Activity
Below is a block of records. Copy every line in it that contains the word "Blue".

--- START ---

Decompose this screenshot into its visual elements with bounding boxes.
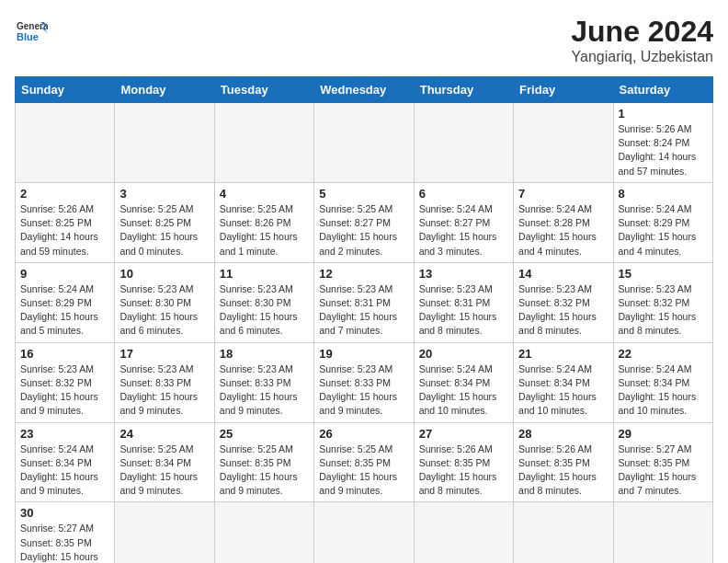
- week-row-1: 1Sunrise: 5:26 AM Sunset: 8:24 PM Daylig…: [16, 103, 713, 183]
- day-number: 14: [518, 267, 608, 281]
- calendar-cell: 28Sunrise: 5:26 AM Sunset: 8:35 PM Dayli…: [514, 422, 613, 502]
- calendar-cell: 13Sunrise: 5:23 AM Sunset: 8:31 PM Dayli…: [414, 262, 513, 342]
- calendar-cell: 27Sunrise: 5:26 AM Sunset: 8:35 PM Dayli…: [414, 422, 513, 502]
- day-info: Sunrise: 5:23 AM Sunset: 8:30 PM Dayligh…: [220, 282, 309, 339]
- calendar-cell: 22Sunrise: 5:24 AM Sunset: 8:34 PM Dayli…: [613, 342, 712, 422]
- day-info: Sunrise: 5:26 AM Sunset: 8:24 PM Dayligh…: [619, 122, 708, 178]
- day-info: Sunrise: 5:24 AM Sunset: 8:29 PM Dayligh…: [20, 282, 109, 339]
- day-header-saturday: Saturday: [613, 77, 712, 103]
- day-info: Sunrise: 5:25 AM Sunset: 8:25 PM Dayligh…: [119, 202, 209, 259]
- calendar-cell: 29Sunrise: 5:27 AM Sunset: 8:35 PM Dayli…: [613, 422, 712, 502]
- day-header-sunday: Sunday: [16, 77, 115, 103]
- day-info: Sunrise: 5:25 AM Sunset: 8:35 PM Dayligh…: [319, 442, 408, 499]
- calendar-cell: 30Sunrise: 5:27 AM Sunset: 8:35 PM Dayli…: [16, 502, 115, 563]
- day-info: Sunrise: 5:27 AM Sunset: 8:35 PM Dayligh…: [619, 442, 708, 499]
- calendar-cell: [214, 502, 313, 563]
- svg-text:Blue: Blue: [17, 31, 39, 42]
- day-header-tuesday: Tuesday: [214, 77, 313, 103]
- day-number: 24: [119, 427, 209, 441]
- title-area: June 2024 Yangiariq, Uzbekistan: [571, 15, 713, 65]
- day-info: Sunrise: 5:23 AM Sunset: 8:33 PM Dayligh…: [220, 362, 309, 419]
- day-number: 28: [518, 427, 608, 441]
- day-header-monday: Monday: [115, 77, 214, 103]
- days-header-row: SundayMondayTuesdayWednesdayThursdayFrid…: [16, 77, 713, 103]
- day-number: 20: [419, 347, 508, 361]
- day-info: Sunrise: 5:24 AM Sunset: 8:34 PM Dayligh…: [518, 362, 608, 419]
- day-header-friday: Friday: [514, 77, 613, 103]
- day-header-thursday: Thursday: [414, 77, 513, 103]
- calendar-cell: 10Sunrise: 5:23 AM Sunset: 8:30 PM Dayli…: [115, 262, 214, 342]
- day-info: Sunrise: 5:25 AM Sunset: 8:27 PM Dayligh…: [319, 202, 408, 259]
- calendar-cell: 15Sunrise: 5:23 AM Sunset: 8:32 PM Dayli…: [613, 262, 712, 342]
- day-number: 23: [20, 427, 109, 441]
- day-info: Sunrise: 5:25 AM Sunset: 8:26 PM Dayligh…: [220, 202, 309, 259]
- day-number: 29: [619, 427, 708, 441]
- calendar-cell: 19Sunrise: 5:23 AM Sunset: 8:33 PM Dayli…: [314, 342, 414, 422]
- day-number: 22: [619, 347, 708, 361]
- calendar-cell: 14Sunrise: 5:23 AM Sunset: 8:32 PM Dayli…: [514, 262, 613, 342]
- calendar-cell: [314, 103, 414, 183]
- calendar-cell: 1Sunrise: 5:26 AM Sunset: 8:24 PM Daylig…: [613, 103, 712, 183]
- day-number: 18: [220, 347, 309, 361]
- calendar-cell: 11Sunrise: 5:23 AM Sunset: 8:30 PM Dayli…: [214, 262, 313, 342]
- day-info: Sunrise: 5:24 AM Sunset: 8:28 PM Dayligh…: [518, 202, 608, 259]
- day-number: 3: [119, 187, 209, 201]
- calendar-cell: 17Sunrise: 5:23 AM Sunset: 8:33 PM Dayli…: [115, 342, 214, 422]
- calendar-cell: 5Sunrise: 5:25 AM Sunset: 8:27 PM Daylig…: [314, 182, 414, 262]
- day-info: Sunrise: 5:24 AM Sunset: 8:29 PM Dayligh…: [619, 202, 708, 259]
- calendar-cell: 7Sunrise: 5:24 AM Sunset: 8:28 PM Daylig…: [514, 182, 613, 262]
- day-number: 16: [20, 347, 109, 361]
- day-info: Sunrise: 5:24 AM Sunset: 8:34 PM Dayligh…: [20, 442, 109, 499]
- day-info: Sunrise: 5:23 AM Sunset: 8:30 PM Dayligh…: [119, 282, 209, 339]
- day-number: 30: [20, 506, 109, 520]
- day-number: 2: [20, 187, 109, 201]
- calendar-cell: [214, 103, 313, 183]
- week-row-6: 30Sunrise: 5:27 AM Sunset: 8:35 PM Dayli…: [16, 502, 713, 563]
- day-number: 4: [220, 187, 309, 201]
- calendar-cell: 9Sunrise: 5:24 AM Sunset: 8:29 PM Daylig…: [16, 262, 115, 342]
- day-info: Sunrise: 5:23 AM Sunset: 8:31 PM Dayligh…: [419, 282, 508, 339]
- day-info: Sunrise: 5:23 AM Sunset: 8:33 PM Dayligh…: [119, 362, 209, 419]
- day-info: Sunrise: 5:25 AM Sunset: 8:35 PM Dayligh…: [220, 442, 309, 499]
- calendar-cell: [115, 103, 214, 183]
- day-number: 6: [419, 187, 508, 201]
- calendar-cell: 8Sunrise: 5:24 AM Sunset: 8:29 PM Daylig…: [613, 182, 712, 262]
- day-number: 25: [220, 427, 309, 441]
- week-row-5: 23Sunrise: 5:24 AM Sunset: 8:34 PM Dayli…: [16, 422, 713, 502]
- day-info: Sunrise: 5:24 AM Sunset: 8:34 PM Dayligh…: [619, 362, 708, 419]
- calendar-cell: 26Sunrise: 5:25 AM Sunset: 8:35 PM Dayli…: [314, 422, 414, 502]
- day-info: Sunrise: 5:24 AM Sunset: 8:27 PM Dayligh…: [419, 202, 508, 259]
- day-header-wednesday: Wednesday: [314, 77, 414, 103]
- day-number: 10: [119, 267, 209, 281]
- day-number: 7: [518, 187, 608, 201]
- week-row-3: 9Sunrise: 5:24 AM Sunset: 8:29 PM Daylig…: [16, 262, 713, 342]
- day-info: Sunrise: 5:26 AM Sunset: 8:25 PM Dayligh…: [20, 202, 109, 259]
- day-number: 21: [518, 347, 608, 361]
- day-number: 26: [319, 427, 408, 441]
- calendar-cell: 3Sunrise: 5:25 AM Sunset: 8:25 PM Daylig…: [115, 182, 214, 262]
- calendar-cell: 21Sunrise: 5:24 AM Sunset: 8:34 PM Dayli…: [514, 342, 613, 422]
- day-number: 12: [319, 267, 408, 281]
- day-info: Sunrise: 5:24 AM Sunset: 8:34 PM Dayligh…: [419, 362, 508, 419]
- calendar-cell: 16Sunrise: 5:23 AM Sunset: 8:32 PM Dayli…: [16, 342, 115, 422]
- calendar-cell: 23Sunrise: 5:24 AM Sunset: 8:34 PM Dayli…: [16, 422, 115, 502]
- page-header: General Blue June 2024 Yangiariq, Uzbeki…: [15, 15, 713, 65]
- calendar-cell: [16, 103, 115, 183]
- day-info: Sunrise: 5:27 AM Sunset: 8:35 PM Dayligh…: [20, 522, 109, 563]
- day-number: 15: [619, 267, 708, 281]
- day-number: 27: [419, 427, 508, 441]
- calendar-cell: 6Sunrise: 5:24 AM Sunset: 8:27 PM Daylig…: [414, 182, 513, 262]
- calendar-cell: [414, 103, 513, 183]
- location-title: Yangiariq, Uzbekistan: [571, 49, 713, 65]
- day-info: Sunrise: 5:23 AM Sunset: 8:32 PM Dayligh…: [619, 282, 708, 339]
- calendar-cell: 24Sunrise: 5:25 AM Sunset: 8:34 PM Dayli…: [115, 422, 214, 502]
- calendar-cell: 18Sunrise: 5:23 AM Sunset: 8:33 PM Dayli…: [214, 342, 313, 422]
- day-number: 13: [419, 267, 508, 281]
- logo: General Blue: [15, 15, 48, 48]
- calendar-cell: [314, 502, 414, 563]
- calendar-table: SundayMondayTuesdayWednesdayThursdayFrid…: [15, 76, 713, 563]
- month-title: June 2024: [571, 15, 713, 49]
- calendar-cell: [414, 502, 513, 563]
- day-info: Sunrise: 5:25 AM Sunset: 8:34 PM Dayligh…: [119, 442, 209, 499]
- day-number: 17: [119, 347, 209, 361]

--- END ---

Task response
- svg-text:Blue: Blue: [17, 31, 39, 42]
- page-header: General Blue June 2024 Yangiariq, Uzbeki…: [15, 15, 713, 65]
- logo: General Blue: [15, 15, 48, 48]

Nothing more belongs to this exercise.